Hopefully you can see through these example that positive self talk has the power to transform not only your health, but every area of your life, and by the same token, negative self talk can be a huge blocker in reaching your wellness goals.

If you’re now thinking, “uh oh… I have a negative inner dialogue. Is my life ruined?” Don’t worry - even those with a very positive inner dialogues still experience negative thoughts. We are human; negative emotions are a part of life, and sometimes they are necessary! The goal is not to eradicate every negative thought, or bypass your (very normal, very human) emotions, but rather to cultivate a dominant state of positivity, where the default thoughts are mostly loving and supportive rather than demeaning or critical.

We all have the power to create a positive inner dialogue, it just takes a bit of practice, awareness, and focused attention. Here are my top tips for cultivating more self love and positivity in your inner dialogue.

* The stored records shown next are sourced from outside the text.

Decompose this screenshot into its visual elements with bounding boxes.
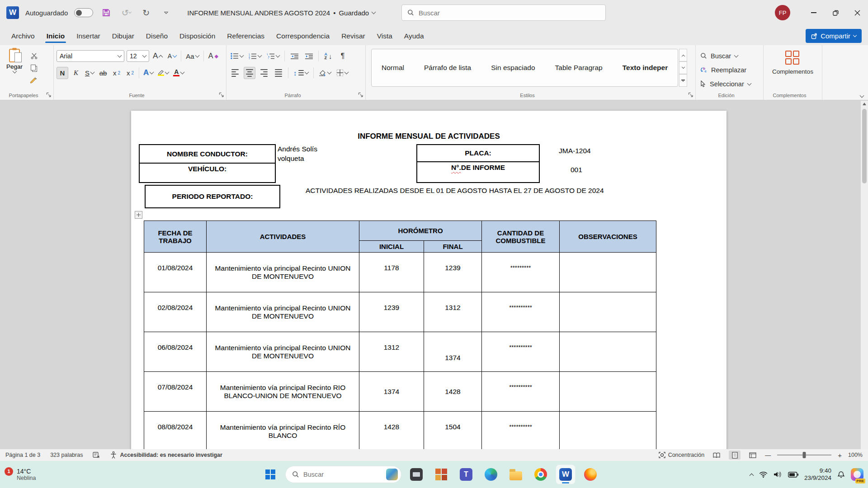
zoom-slider[interactable] bbox=[777, 455, 831, 455]
conductor-vehiculo-table[interactable]: NOMBRE CONDUCTOR: VEHÍCULO: bbox=[139, 144, 276, 183]
taskbar-file-explorer[interactable] bbox=[506, 465, 526, 484]
taskbar-search-input[interactable] bbox=[303, 471, 371, 478]
collapse-ribbon-button[interactable] bbox=[860, 94, 864, 98]
style-sin-espaciado[interactable]: Sin espaciado bbox=[491, 64, 535, 72]
focus-mode-button[interactable]: Concentración bbox=[659, 452, 705, 458]
decrease-indent-button[interactable] bbox=[288, 50, 300, 62]
proofing-errors-icon[interactable] bbox=[93, 451, 100, 459]
show-marks-button[interactable]: ¶ bbox=[337, 50, 349, 62]
customize-toolbar-icon[interactable] bbox=[159, 6, 173, 19]
document-title[interactable]: INFORME MENSUAL ANDRES AGOSTO 2024 • Gua… bbox=[187, 9, 375, 17]
taskbar-firefox[interactable] bbox=[580, 465, 600, 484]
zoom-level[interactable]: 100% bbox=[848, 452, 863, 458]
tab-archivo[interactable]: Archivo bbox=[5, 28, 41, 45]
style-parrafo-de-lista[interactable]: Párrafo de lista bbox=[424, 64, 471, 72]
grow-font-button[interactable]: A bbox=[151, 50, 164, 62]
clear-formatting-button[interactable]: A◆ bbox=[207, 50, 220, 62]
styles-scroll-down[interactable] bbox=[679, 61, 687, 74]
multilevel-list-button[interactable]: 1ai bbox=[265, 50, 281, 62]
wifi-icon[interactable] bbox=[759, 471, 768, 478]
close-button[interactable] bbox=[846, 0, 868, 25]
taskbar-grid-app[interactable] bbox=[431, 465, 451, 484]
underline-button[interactable]: S bbox=[84, 67, 95, 79]
vertical-scrollbar[interactable] bbox=[861, 101, 868, 449]
style-texto-independiente[interactable]: Texto indeper bbox=[623, 64, 668, 72]
taskbar-search[interactable] bbox=[285, 466, 401, 483]
paste-button[interactable]: Pegar bbox=[3, 49, 26, 87]
styles-more-button[interactable] bbox=[679, 74, 687, 87]
document-canvas[interactable]: INFORME MENSUAL DE ACTIVIDADES NOMBRE CO… bbox=[0, 101, 868, 449]
tray-expand-icon[interactable] bbox=[749, 473, 754, 478]
start-button[interactable] bbox=[260, 465, 280, 484]
search-box[interactable] bbox=[401, 5, 606, 21]
table-row[interactable]: 07/08/2024 Mantenimiento vía principal R… bbox=[144, 372, 656, 412]
scrollbar-thumb[interactable] bbox=[862, 109, 867, 183]
table-row[interactable]: 08/08/2024 Mantenimiento vía principal R… bbox=[144, 412, 656, 450]
line-spacing-button[interactable]: ↕ bbox=[292, 67, 310, 79]
tab-ayuda[interactable]: Ayuda bbox=[398, 28, 430, 45]
bold-button[interactable]: N bbox=[57, 67, 68, 79]
align-center-button[interactable] bbox=[244, 67, 255, 79]
change-case-button[interactable]: Aa bbox=[184, 50, 200, 62]
period-label-box[interactable]: PERIODO REPORTADO: bbox=[145, 185, 280, 208]
copy-button[interactable] bbox=[28, 62, 40, 74]
subscript-button[interactable]: x2 bbox=[111, 67, 123, 79]
zoom-out-button[interactable]: — bbox=[765, 452, 771, 459]
styles-scroll-up[interactable] bbox=[679, 49, 687, 61]
tab-vista[interactable]: Vista bbox=[371, 28, 398, 45]
volume-icon[interactable] bbox=[774, 471, 782, 478]
borders-button[interactable] bbox=[335, 67, 349, 79]
shrink-font-button[interactable]: A bbox=[166, 50, 178, 62]
tab-inicio[interactable]: Inicio bbox=[41, 28, 71, 45]
paragraph-dialog-launcher[interactable] bbox=[358, 92, 363, 98]
read-mode-button[interactable] bbox=[711, 450, 722, 460]
font-dialog-launcher[interactable] bbox=[219, 92, 224, 98]
taskbar-edge[interactable] bbox=[481, 465, 501, 484]
tab-diseno[interactable]: Diseño bbox=[140, 28, 174, 45]
redo-icon[interactable]: ↻ bbox=[139, 6, 153, 19]
strikethrough-button[interactable]: ab bbox=[97, 67, 109, 79]
table-row[interactable]: 01/08/2024 Mantenimiento vía principal R… bbox=[144, 253, 656, 292]
text-effects-button[interactable]: A bbox=[142, 67, 155, 79]
format-painter-button[interactable] bbox=[28, 74, 40, 86]
cut-button[interactable] bbox=[28, 50, 40, 62]
tab-correspondencia[interactable]: Correspondencia bbox=[270, 28, 335, 45]
print-layout-button[interactable] bbox=[729, 450, 741, 460]
sort-button[interactable]: AZ↓ bbox=[322, 50, 334, 62]
styles-dialog-launcher[interactable] bbox=[688, 92, 693, 98]
find-button[interactable]: Buscar bbox=[700, 49, 760, 63]
justify-button[interactable] bbox=[273, 67, 284, 79]
search-highlight-icon[interactable] bbox=[386, 469, 398, 480]
align-left-button[interactable] bbox=[229, 67, 241, 79]
tab-insertar[interactable]: Insertar bbox=[71, 28, 106, 45]
tab-disposicion[interactable]: Disposición bbox=[174, 28, 221, 45]
style-table-paragraph[interactable]: Table Paragrap bbox=[555, 64, 603, 72]
table-row[interactable]: 02/08/2024 Mantenimiento vía principal R… bbox=[144, 292, 656, 332]
word-count[interactable]: 323 palabras bbox=[50, 452, 83, 458]
shading-button[interactable] bbox=[317, 67, 332, 79]
save-icon[interactable] bbox=[99, 6, 113, 19]
zoom-in-button[interactable]: + bbox=[838, 451, 842, 459]
notification-bell-icon[interactable] bbox=[837, 471, 845, 479]
addins-button[interactable]: Complementos bbox=[766, 49, 819, 75]
table-row[interactable]: 06/08/2024 Mantenimiento vía principal R… bbox=[144, 332, 656, 372]
increase-indent-button[interactable] bbox=[303, 50, 315, 62]
clock[interactable]: 9:40 23/9/2024 bbox=[804, 467, 831, 482]
italic-button[interactable]: K bbox=[70, 67, 82, 79]
clipboard-dialog-launcher[interactable] bbox=[46, 92, 52, 98]
highlight-button[interactable] bbox=[156, 67, 170, 79]
numbering-button[interactable]: 123 bbox=[247, 50, 263, 62]
taskbar-dark-app[interactable] bbox=[406, 465, 426, 484]
scroll-up-arrow[interactable] bbox=[863, 103, 866, 105]
activities-table[interactable]: FECHA DE TRABAJO ACTIVIDADES HORÓMETRO C… bbox=[144, 221, 656, 449]
weather-widget[interactable]: 1 14°C Neblina bbox=[5, 468, 36, 481]
replace-button[interactable]: bc Reemplazar bbox=[700, 63, 760, 77]
web-layout-button[interactable] bbox=[747, 450, 759, 460]
table-move-handle[interactable] bbox=[135, 211, 142, 219]
document-page[interactable]: INFORME MENSUAL DE ACTIVIDADES NOMBRE CO… bbox=[131, 111, 726, 449]
share-button[interactable]: Compartir bbox=[806, 29, 862, 43]
battery-icon[interactable] bbox=[788, 472, 798, 478]
taskbar-chrome[interactable] bbox=[531, 465, 551, 484]
style-normal[interactable]: Normal bbox=[382, 64, 404, 72]
taskbar-teams[interactable]: T bbox=[456, 465, 476, 484]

3 steps to cultivating more self love so you can reach your wellness goals

Step 1) Build awareness. It’s true what they say: you can’t heal what you don’t acknowledge. In order to clean up your inner dialogue, you first have to look at the mess. Most of us are prone to thinking on autopilot, without any awareness of the quality of our thoughts. The most effective tool to start becoming aware of your thoughts is mindfulness meditation. Mindfulness is the process of observing your entire sensory experience: sound, sight, taste, touch, smell, and yes - thoughts, so that you can anchor into the present moment instead of worrying about the future or dwelling on the past. During a mindfulness meditation, your thoughts are just another part of the sensory experience. You can “watch” your thoughts pass by like passing clouds, and this can be profoundly transformative in detaching from negative thoughts so they no longer have such a hold on us. You can use meditation apps like Calm or Insight Timer to find guided mindfulness meditations, or start with this free 5 minute guided meditation.

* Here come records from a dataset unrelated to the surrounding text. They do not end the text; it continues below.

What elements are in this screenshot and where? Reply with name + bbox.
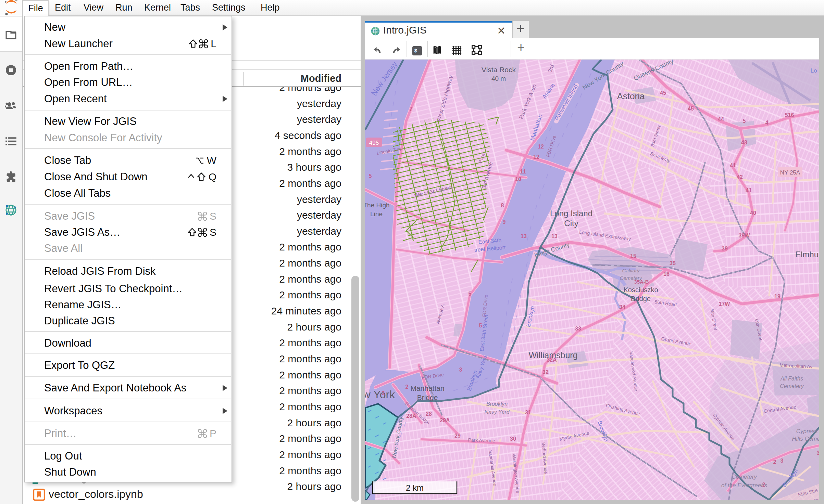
- svg-text:Long Island: Long Island: [550, 209, 592, 218]
- svg-text:32: 32: [542, 369, 549, 375]
- svg-text:35: 35: [670, 260, 676, 266]
- svg-text:The High: The High: [365, 202, 390, 209]
- svg-text:19: 19: [774, 294, 781, 299]
- svg-text:NY 25A: NY 25A: [780, 169, 800, 176]
- svg-text:Cemetery: Cemetery: [620, 275, 642, 281]
- svg-text:29: 29: [454, 433, 461, 439]
- svg-text:39W: 39W: [739, 233, 750, 238]
- svg-text:5: 5: [479, 323, 482, 328]
- svg-text:31: 31: [525, 410, 531, 415]
- svg-text:34: 34: [619, 304, 625, 310]
- svg-text:Park Avenue: Park Avenue: [468, 437, 495, 444]
- svg-text:7: 7: [410, 106, 413, 112]
- svg-text:13: 13: [551, 233, 558, 239]
- svg-text:Lo: Lo: [811, 67, 817, 74]
- svg-text:Bridge: Bridge: [417, 393, 438, 401]
- svg-text:39: 39: [722, 246, 728, 251]
- svg-text:30: 30: [510, 436, 516, 442]
- svg-text:495: 495: [369, 140, 379, 146]
- svg-text:4: 4: [765, 120, 769, 126]
- svg-text:44: 44: [718, 116, 724, 122]
- svg-text:8: 8: [501, 203, 504, 208]
- svg-text:40 m: 40 m: [491, 75, 506, 82]
- svg-text:Hills Cemet: Hills Cemet: [792, 436, 819, 442]
- svg-text:Kosciuszko: Kosciuszko: [623, 286, 658, 294]
- svg-text:Navy Yard: Navy Yard: [484, 409, 510, 415]
- svg-text:11: 11: [520, 169, 526, 175]
- svg-text:2: 2: [762, 482, 765, 488]
- svg-text:Bridge: Bridge: [631, 295, 651, 302]
- svg-text:Vista Rock: Vista Rock: [482, 66, 516, 74]
- svg-text:45: 45: [660, 90, 666, 96]
- svg-text:5: 5: [743, 118, 746, 124]
- svg-text:Cypress: Cypress: [796, 428, 818, 435]
- svg-text:Manhattan: Manhattan: [410, 384, 444, 392]
- svg-text:15: 15: [630, 253, 636, 259]
- svg-text:All Faiths: All Faiths: [780, 376, 803, 382]
- svg-text:10: 10: [515, 176, 521, 182]
- svg-text:2: 2: [382, 390, 385, 396]
- svg-text:41: 41: [746, 188, 752, 193]
- svg-text:516: 516: [785, 112, 794, 118]
- svg-text:45: 45: [688, 106, 694, 112]
- svg-text:3: 3: [817, 450, 819, 456]
- svg-text:2: 2: [405, 384, 409, 390]
- svg-text:28A: 28A: [406, 413, 416, 419]
- svg-text:3: 3: [781, 458, 784, 464]
- svg-text:3: 3: [459, 367, 462, 373]
- svg-text:17W: 17W: [719, 301, 731, 307]
- svg-text:42: 42: [737, 174, 743, 180]
- svg-text:43: 43: [741, 140, 747, 145]
- svg-text:2: 2: [773, 459, 776, 465]
- svg-text:Cemetery: Cemetery: [780, 383, 804, 389]
- svg-text:2 km: 2 km: [406, 483, 424, 492]
- svg-text:w York: w York: [365, 388, 395, 401]
- svg-text:29A: 29A: [440, 417, 450, 423]
- svg-text:12: 12: [538, 144, 544, 150]
- svg-text:Cemetery: Cemetery: [732, 474, 757, 480]
- svg-text:Brooklyn: Brooklyn: [486, 401, 508, 407]
- svg-text:41: 41: [730, 163, 736, 168]
- svg-text:33: 33: [575, 326, 581, 332]
- svg-text:Elmhurs: Elmhurs: [795, 250, 819, 259]
- svg-text:9: 9: [503, 219, 506, 225]
- svg-text:28: 28: [426, 411, 432, 417]
- svg-text:Astoria: Astoria: [617, 91, 645, 101]
- svg-text:Line: Line: [370, 210, 383, 218]
- svg-text:City: City: [564, 219, 578, 228]
- svg-text:of the Evergreens: of the Evergreens: [721, 482, 767, 489]
- svg-text:Calvary: Calvary: [622, 268, 640, 273]
- svg-text:13: 13: [521, 233, 527, 239]
- svg-text:12: 12: [533, 154, 539, 160]
- svg-text:5: 5: [369, 173, 372, 179]
- svg-text:32A: 32A: [547, 357, 557, 363]
- svg-text:16: 16: [663, 271, 670, 277]
- svg-text:40: 40: [750, 210, 756, 216]
- svg-text:5: 5: [469, 291, 472, 297]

Step 2) Replace negative thoughts with positive thoughts. After you begin observing your inner dialogue, it’s time to start tending to the “garden” of your mind. We can’t always control the thoughts that come into our mind, but we can control the thoughts we latch onto or “feed.” The goal is to water the roses, not the weeds. For example, if you have a negative thought such as, “I’m not good at this.” you can choose to replace that thought with something like, “I’m capable of anything I set my mind to.” In the beginning, you may need to add lots of water to the roses of your inner garden by repeating those positive thoughts over and over again. This might feel redundant, but over time you’ll begin to notice that the positive thoughts are more frequent and the negative thoughts become quieter.

3) Reframe challenges into opportunities. Not only is it important to monitor the thoughts we have about ourselves, but it’s also equally as important to monitor the thoughts we have about external circumstances. When challenges arise, it’s easy to think, “This always happens to me.” However, cultivating a positive inner dialogue requires a reframe of everyday challenges and inconveniences. Instead of thinking, “Why is this happening to me,” you must train your brain to think “Every challenge is happening for me.” Because it’s true - every obstacle you face will ultimately make you stronger and more resilient.

Remember that there is a big difference between a positive mindset and toxic positivity, and it’s important not to learn the difference between negativity and feeling your feelings. Sometimes life hits us with with really intense situations and those emotions need to be felt. This does not mean you are succumbing to negativity, it just means you’re human. Self love is not about being positive all the time, it’s about having compassion for yourself in all your states of being. A positive inner dialogue allows space for imperfection, and self love is simply about showing yourself the same kindness that you show towards your friends and loves ones.

Remember, the most important relationship you’ll ever have is the one with yourself, so don’t forget to give that relationship some attention and care. I can guarantee only good things will come of it.